2002/04/25 朝日新聞朝刊
私の有事法制論 国会審議を前に
田中明彦氏(東京大学教授)
――有事法制関連3法案をどう評価しますか。
国際情勢のいかんにかかわらず、国家として、非常事態における法律は整備しておくべきだ。法案提出自体は評価する。ただ、自衛隊法改正案は昔準備したものそのままだし、武力攻撃事態法案はまだ未完成品、第一歩という感じがする。
――どのへんが足りませんか。
今の世界情勢からすれば、古典的な武力侵攻より、都市中枢に対する大規模テロや弾道ミサイル攻撃の方が可能性が高い。武力攻撃事態法案が、事態を幅広くとらえ、政策決定のメカニズムを考えていることは評価する。だが、いかなる非常事態にも、首相を中心とした政府や国会が当然のごとく存在しているような想定は気がかりだ。米国の同時多発テロを見ればわかるように、まず最初に国家中枢が狙われる可能性がある。
ドイツの基本法では、連邦の上下両院が機能しない時、一部の議員による「合同委員会」を設けて、緊急議会の役割を果たすことになっている。いかなる緊急事態でも、合法、正当な意思決定ができるような仕組みを整えておくことが重要だ。特に議会が平時のように機能し得ない場合の対応を考えておいた方がいい。首相がいなくなっても、国会さえあれば首相は選べる。首相がいても、国会が機能しなくなったら、民主主義体制でなくなってしまう。
○シナリオで論議
――有事への対応に関連して、集団的自衛権の行使を認めるよう、憲法解釈の変更を求める議論があります。

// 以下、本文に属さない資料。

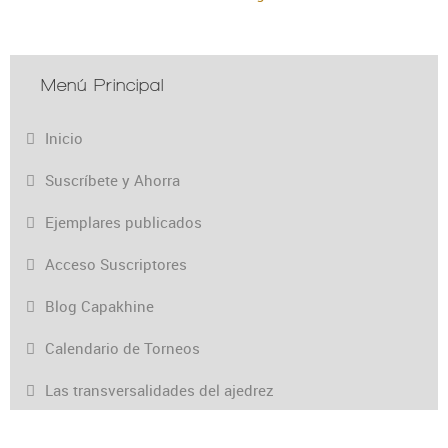
Menú Principal
Inicio
Suscríbete y Ahorra
Ejemplares publicados
Acceso Suscriptores
Blog Capakhine
Calendario de Torneos
Las transversalidades del ajedrez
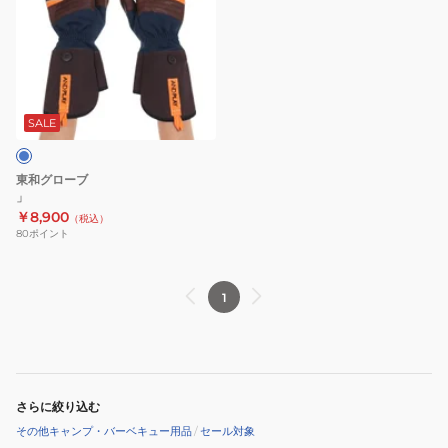
SALE
東和グローブ
」
￥8,900
（税込）
80
ポイント
1
さらに絞り込む
その他キャンプ・バーベキュー用品
/
セール対象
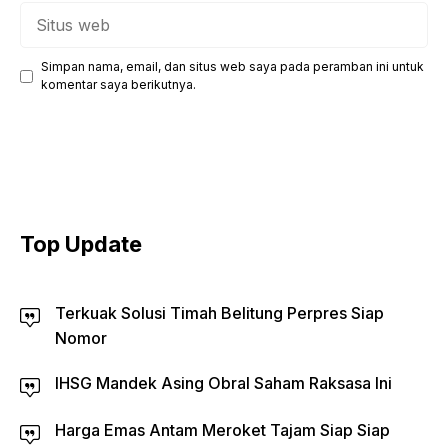
Situs
web
Simpan nama, email, dan situs web saya pada peramban ini untuk
komentar saya berikutnya.
Top Update
Terkuak Solusi Timah Belitung Perpres Siap
Nomor
IHSG Mandek Asing Obral Saham Raksasa Ini
Harga Emas Antam Meroket Tajam Siap Siap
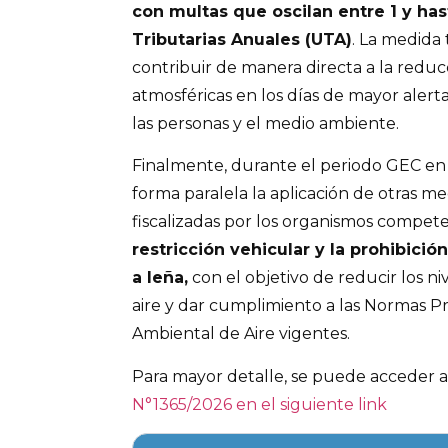
con multas que oscilan entre 1 y ha
Tributarias Anuales (UTA)
. La medida 
contribuir de manera directa a la reduc
atmosféricas en los días de mayor alert
las personas y el medio ambiente.
Finalmente, durante el periodo GEC en 
forma paralela la aplicación de otras m
fiscalizadas por los organismos compete
restricción vehicular y la prohibició
a leña,
con el objetivo de reducir los n
aire y dar cumplimiento a las Normas Pr
Ambiental de Aire vigentes.
Para mayor detalle, se puede acceder a
N°1365/2026 en el siguiente link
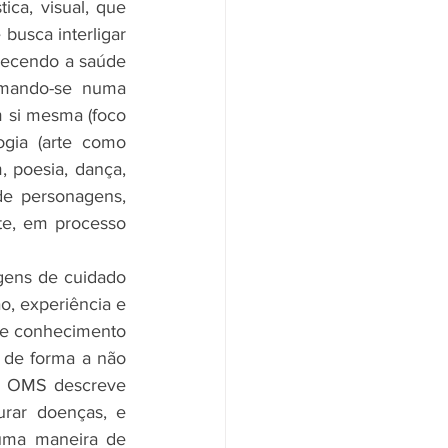
ica, visual, que 
usca interligar 
recendo a saúde 
rmando-se numa 
 si mesma (foco 
gia (arte como 
 poesia, dança, 
de personagens, 
e, em processo 
gens de cuidado 
, experiência e 
te conhecimento 
 de forma a não 
A OMS descreve 
rar doenças, e 
ma maneira de 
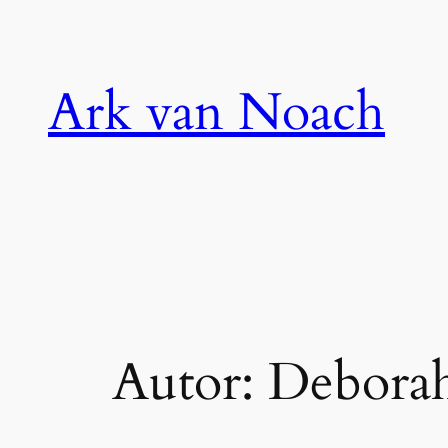
Saltar
al
contenido
Ark van Noach
Autor:
Debora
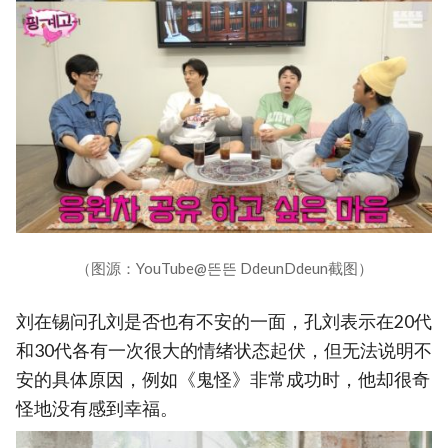
（图源：YouTube@뜬뜬 DdeunDdeun截图）
刘在锡问孔刘是否也有不安的一面，孔刘表示在20代
和30代各有一次很大的情绪状态起伏，但无法说明不
安的具体原因，例如《鬼怪》非常成功时，他却很奇
怪地没有感到幸福。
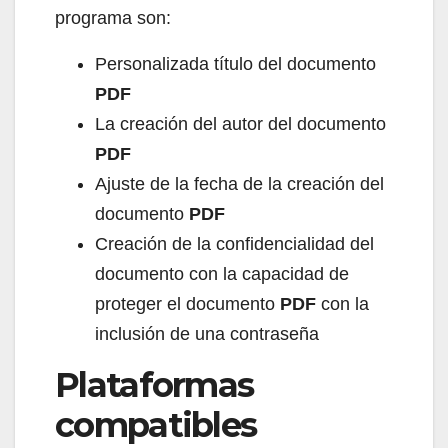
programa son:
Personalizada título del documento
PDF
La creación del autor del documento
PDF
Ajuste de la fecha de la creación del
documento
PDF
Creación de la confidencialidad del
documento con la capacidad de
proteger el documento
PDF
con la
inclusión de una contraseña
Plataformas
compatibles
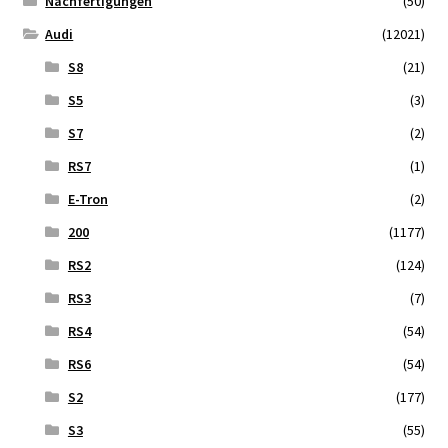
Nachfertigungen
(50)
Audi
(12021)
S8
(21)
S5
(3)
S7
(2)
RS7
(1)
E-Tron
(2)
200
(1177)
RS2
(124)
RS3
(7)
RS4
(54)
RS6
(54)
S2
(177)
S3
(55)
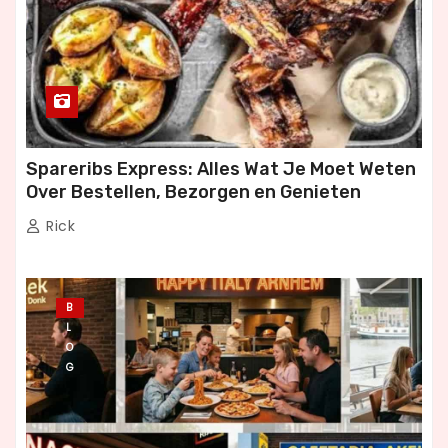
Spareribs Express: Alles Wat Je Moet Weten
Over Bestellen, Bezorgen en Genieten
Rick
B
L
O
G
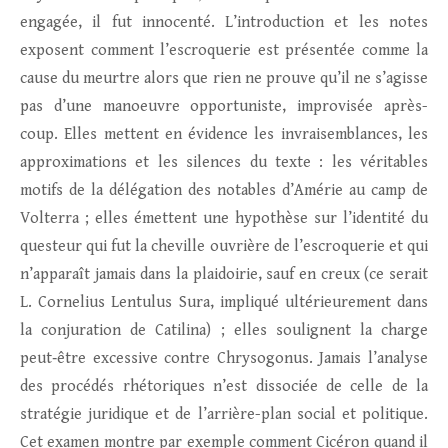
engagée, il fut innocenté. L’introduction et les notes
exposent comment l’escroquerie est présentée comme la
cause du meurtre alors que rien ne prouve qu’il ne s’agisse
pas d’une manoeuvre opportuniste, improvisée après-
coup. Elles mettent en évidence les invraisemblances, les
approximations et les silences du texte : les véritables
motifs de la délégation des notables d’Amérie au camp de
Volterra ; elles émettent une hypothèse sur l’identité du
questeur qui fut la cheville ouvrière de l’escroquerie et qui
n’apparaît jamais dans la plaidoirie, sauf en creux (ce serait
L. Cornelius Lentulus Sura, impliqué ultérieurement dans
la conjuration de Catilina) ; elles soulignent la charge
peut‑être excessive contre Chrysogonus. Jamais l’analyse
des procédés rhétoriques n’est dissociée de celle de la
stratégie juridique et de l’arrière-plan social et politique.
Cet examen montre par exemple comment Cicéron quand il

日本が攻撃されれば、完全に個別的自衛権の話だから、今回は法解釈上の大問題にはならないのではないか。
ただ、ミサイルの脅威に対し、米国と共同で防衛構想を進めたり、米軍に発射基地への先制攻撃や反撃を要請したりするような場合には、ややこしい議論になるかもしれない。
私は個人的には、政府が憲法解釈を変えてくれるのが一番いいと思う。しかし、袋小路に入るような、不毛な神学論争を繰り返すのは賢明ではない。それより、ある都市がミサイル攻撃を受けた場合、特に生物・化学兵器が弾頭に使われていた場合などを想定し、政府がどんな行動をとるかという具体的なシナリオに基づいた法制を考える方が先決だと思う。
――私権制限を含む国民の協力や責務をどう考えますか。
基本的には、あまりきつい罰則は望ましくない。ただ、緊急時にすべて努力規定でいいというわけにはいかない。
要は個人への強制に対し、有事が終わった後、異議申し立てや、補償、復旧ができる体制を十分にとることが重要だ。有事における権利侵害を最小限にしようとする余り、責任の所在があいまいになる方が困る。地方自治体にも国への協力義務を課していい。ただ、有事の後で、命令が正しかったかどうかを検証し、不当と判断された場合は、回復の措置をとれるようにすればいい。
○実効性ある法に
――国会審議への注文はありますか。
国民に多くの影響を与える問題だから、できるだけ多くの議員が賛同できるような法律にしてほしい。ぎりぎり過半数で通るようでは問題がある。一方で、実効ある法律でなければいけない。妥協に妥協を重ねて、わけのわからないものになるようなら、いったん仕切り直しをして、改めて議論した方がいい。想像力豊かに緊急事態を考え、実効性のある法律を作ってほしい。
(このシリーズは政治部・武井宏之、有馬央記、小沢秀行が担当しました)
◇田中 明彦(たなか あきひこ)
1954年生まれ。
東京大学教養学部卒業。米マサチューセッツ工科大学大学院修了。
東京大学助教授を経て、東京大学教授。東京大学東洋文化研究所所長。